New Edition Timelines
They're also internal changes for Warhammer the Old World. The main Studio
is more involved in this project, which was the idea of the oldest Studio
Members.
Also the established release shedule for GW in the last years is mostly
obsolete thanks to Covid: They can't no longer bring new Editions every
three years.
via a solid source on Faeit 212 Parts 1 and 2
I got informations about those "Compendium" Books for Warhammer The Old
Word.
Those Compendiums will timeline-wise set in the old WHFB Timeline include Rules for all Units from 8th Edition Army Books before the End Times was released. Characters inclusive but no Nagash or Glottkin etcetera.
New Rulebook, Army Books and Expansions will then set in the new Timeline of Warhammer The Old World.
-this was our source in the comment sections from Part 1! So always a good place to look and join in on the conversations.
The Books will also include rules for all Characters and Units before The End Times was released and set in the old Timeline of WHFB."
BobtheInquisitor wrote: So, they’re putting off the new miniatures until after the game has already failed into abandonment?
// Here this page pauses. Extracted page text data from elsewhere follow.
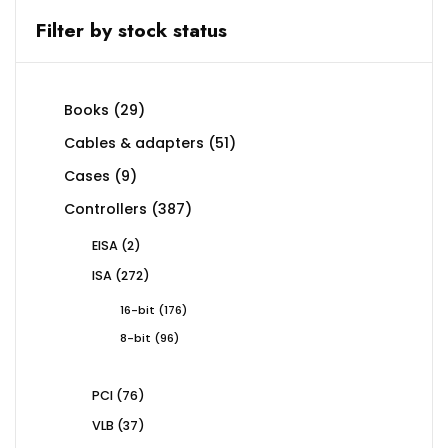
Filter by stock status
29
Books
29
products
51
Cables & adapters
51
products
9
Cases
9
products
387
Controllers
387
products
2
EISA
2
products
272
ISA
272
products
176
16-bit
176
products
96
8-bit
96
products
76
PCI
76
products
37
VLB
37
products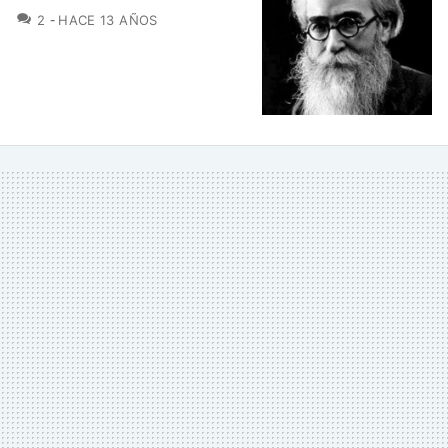
COMENTARIOS
2
HACE 13 AÑOS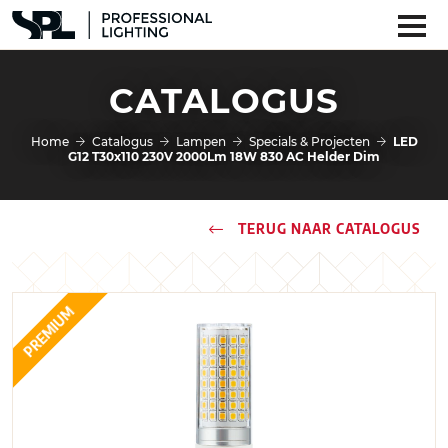
CATALOGUS
Home
Catalogus
Lampen
Specials & Projecten
LED
G12 T30x110 230V 2000Lm 18W 830 AC Helder Dim
TERUG NAAR CATALOGUS
PREMIUM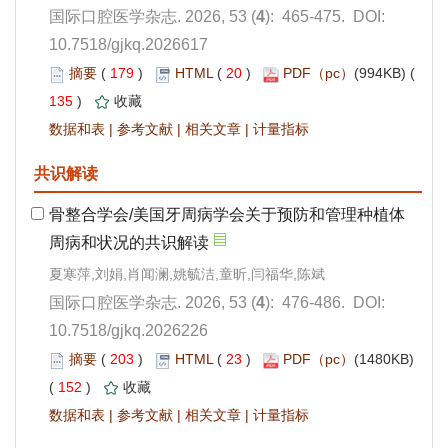
): 465-475. DOI:
10.7518/gjkq.2026617
 179
)
 20
)
 135
)
 |
 |
 |
): 476-486. DOI:
10.7518/gjkq.2026226
 203
)
 23
)
(1480KB)
 152
)
 |
 |
 |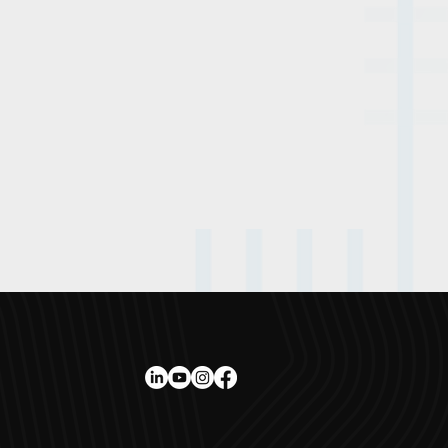
hon de
'édition de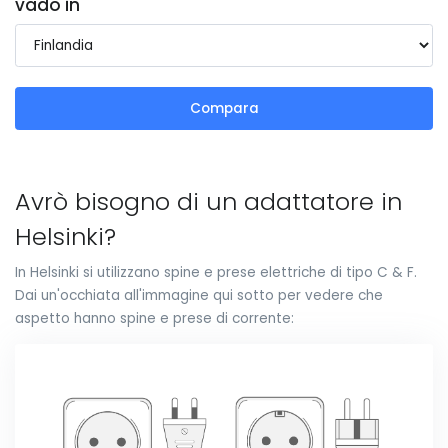
vado in
Compara
Avrò bisogno di un adattatore in
Helsinki?
In Helsinki si utilizzano spine e prese elettriche di tipo C & F.
Dai un'occhiata all'immagine qui sotto per vedere che
aspetto hanno spine e prese di corrente: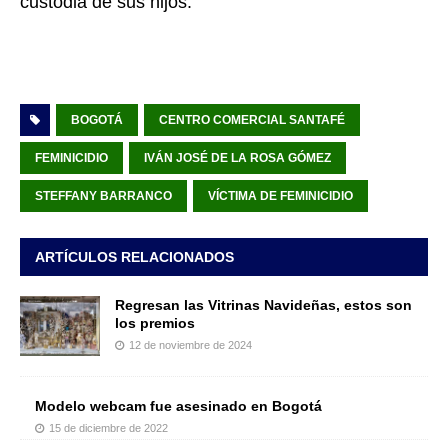
custodia de sus hijos.
BOGOTÁ
CENTRO COMERCIAL SANTAFÉ
FEMINICIDIO
IVÁN JOSÉ DE LA ROSA GÓMEZ
STEFFANY BARRANCO
VÍCTIMA DE FEMINICIDIO
ARTÍCULOS RELACIONADOS
Regresan las Vitrinas Navideñas, estos son
los premios
12 de noviembre de 2024
Modelo webcam fue asesinado en Bogotá
15 de diciembre de 2022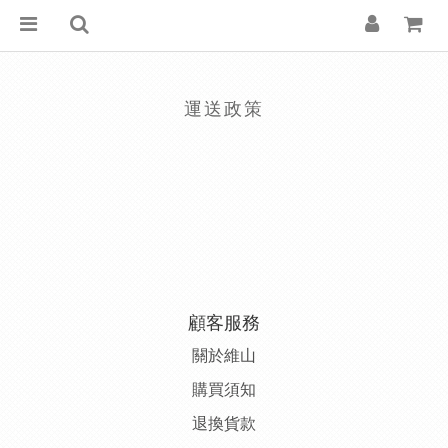
運送政策
顧客服務
關於維山
購
買須知
退
換貨款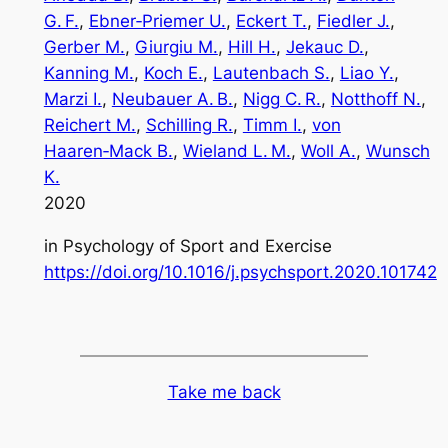
G. F.
, 
Ebner‑Priemer U.
, 
Eckert T.
, 
Fiedler J.
, 
Gerber M.
, 
Giurgiu M.
, 
Hill H.
, 
Jekauc D.
, 
Kanning M.
, 
Koch E.
, 
Lautenbach S.
, 
Liao Y.
, 
Marzi I.
, 
Neubauer A. B.
, 
Nigg C. R.
, 
Notthoff N.
, 
Reichert M.
, 
Schilling R.
, 
Timm I.
, 
von
Haaren‑Mack B.
, 
Wieland L. M.
, 
Woll A.
, 
Wunsch
K.
2020
in
Psychology of Sport and Exercise
https://doi.org/10.1016/j.psychsport.2020.101742
Take me back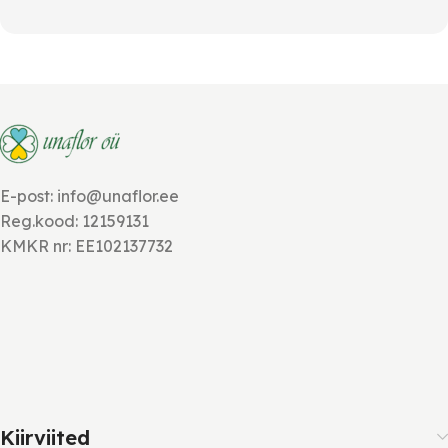
E-post: info@unaflor.ee
Reg.kood: 12159131
KMKR nr: EE102137732
Kiirviited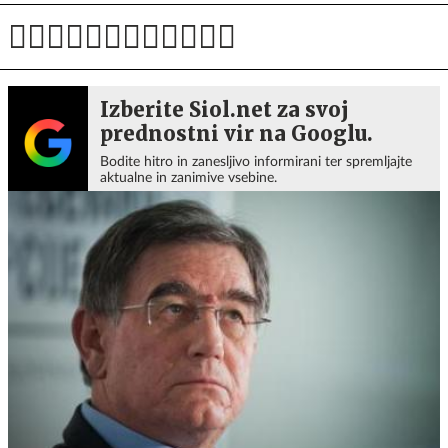
Izberite Siol.net za svoj
prednostni vir na Googlu.
Bodite hitro in zanesljivo informirani ter spremljajte
aktualne in zanimive vsebine.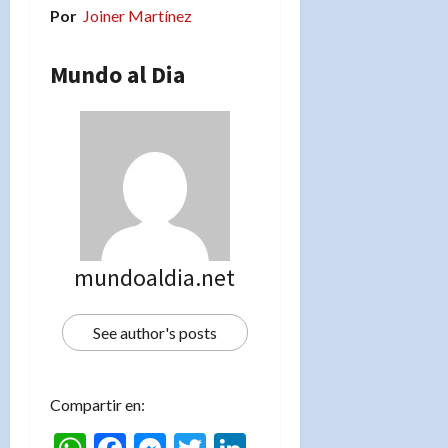
Por
Joiner Martínez
Mundo al Dia
mundoaldia.net
See author's posts
Compartir en: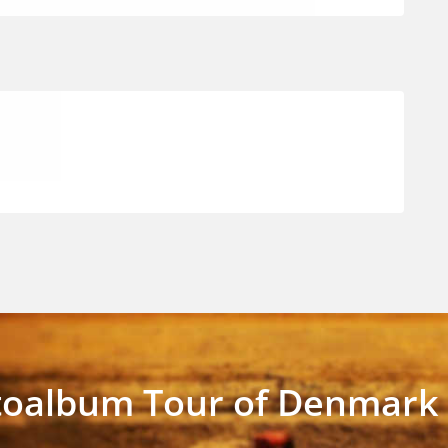
toalbum Tour of Denmark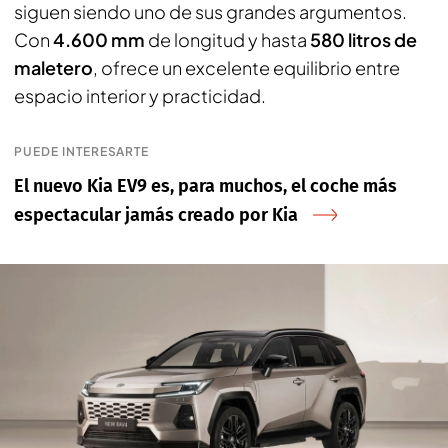
siguen siendo uno de sus grandes argumentos.
Con
4.600 mm
de longitud y hasta
580 litros de
maletero
, ofrece un excelente equilibrio entre
espacio interior y practicidad.
PUEDE INTERESARTE
El nuevo Kia EV9 es, para muchos, el coche más
espectacular jamás creado por Kia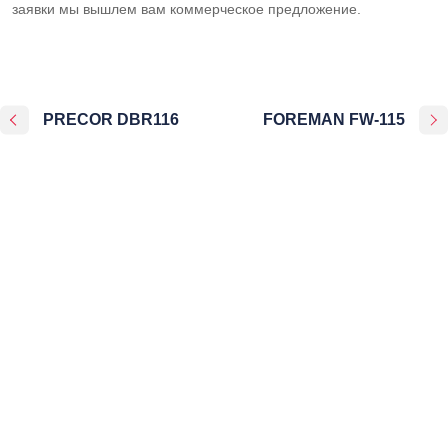
заявки мы вышлем вам коммерческое предложение.
PRECOR DBR116
FOREMAN FW-115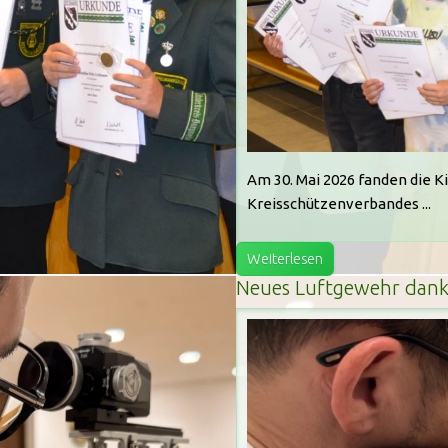
Am 30. Mai 2026 fanden die 
Kreisschützenverbandes ...
Weiterlesen
Neues Luftgewehr dank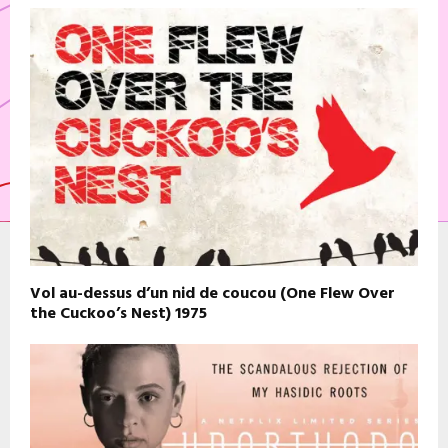
Vol au-dessus d’un nid de coucou (One Flew Over
the Cuckoo’s Nest) 1975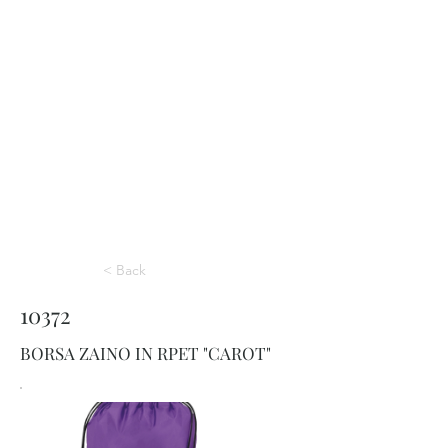
< Back
10372
BORSA ZAINO IN RPET "CAROT"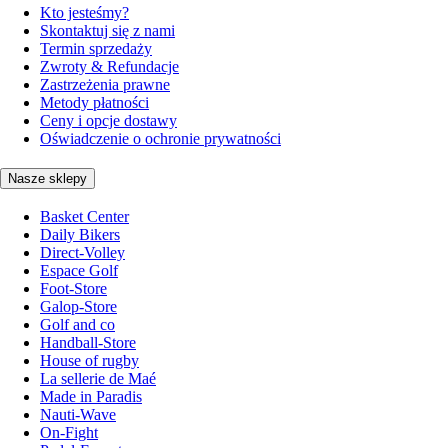
Kto jesteśmy?
Skontaktuj się z nami
Termin sprzedaży
Zwroty & Refundacje
Zastrzeżenia prawne
Metody płatności
Ceny i opcje dostawy
Oświadczenie o ochronie prywatności
Nasze sklepy
Basket Center
Daily Bikers
Direct-Volley
Espace Golf
Foot-Store
Galop-Store
Golf and co
Handball-Store
House of rugby
La sellerie de Maé
Made in Paradis
Nauti-Wave
On-Fight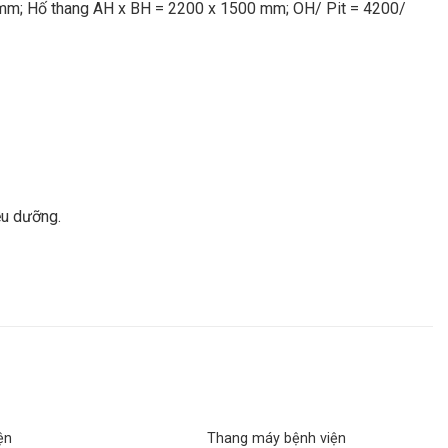
mm; Hố thang AH x BH = 2200 x 1500 mm; OH/ Pit = 4200/
ều dưỡng.
ện
Thang máy bệnh viện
That’ll bring the customers.
Remember, GW released AoS months after the first trailer for Total War Warhammer was dropped. They are adept at dodging free marketing and advertisement opportunities.
More solid information right from Games Workshop is, that they are hiring a Graphic Designer and a Miniature Designer aswell, for both Horus Heresy, Blood Bowl and Warhammer: The Old World.
'At Games Workshop we are looking for people who will do their best to understand the needs of the company and to put those needs first when they are at work. Because of this we believe that what you are like, hence the attitude you show to work and the way you choose to behave is even more important than your skills or experience.'
... I kind of get what they mean with the last sentence, but pretty sure skills are more important than the way you behave, for a result based job like graphic design.
no, as skills can be learned but your devotion to the company cannot
they don't want someone who is good but not 100% loyal to GW and rather take someone who would pay to work for them but need training
for the most important part about those, it is confirmed that TOW will me a Specialist Games Studio Game, among 3 other games so will have similar attention and production slots as the other 3
If the cover letter isn't suitable you won't even get an interview. GW looks for people with the drive and interest first (the live and breathe aspect), then they see if you're up to scratch in the interview.
BobtheInquisitor wrote: So, they’re putting off the new miniatures until after the game has already failed into abandonment? That’ll bring the customers.
Remember, GW released AoS months after the first trailer for Total War Warhammer was dropped. They are adept at dodging free marketing and advertisement opportunities.
They are. This being said, I would put money on a fairly sizable TOW update around a few weeks to a month after TWW3's release.
This. And it's always the same person with german-speaking background not able to write nouns without starting with a capital letter... There may even be some true information in it but the messages (like the Horus Heresy ones) are so... how would one person know all this? Feels bloated with guesswork
Gert wrote: In fact, the only two factions that seem to have retained most of their rosters are the Dark Elves (split into about 4 subfactions but still) and the Empire. Even WHFB Orcs are pretty much gone with only some Gloomspite and Bonesplitterz left.
Orcs still have Black Orcs, too. But yes, without normal Orcs an Goblins the army lost its core - not every one wants to play Night Goblins.
Other factions that are ready to play with their remaining models are Skaven (nearly full range), Beastmen (too, lost only their special characters) and Vampire Counts (well, Zombies and Skeletons are new - don't know how good they fit in a regiment - but Ghouls and Wights are still there and it shouldn't be a problem to use new Blood Knights, Dire Wolves and Black Coach on fitting square bases). Ogre Kingdoms too, but the timeline might be to early to see them as whole armies.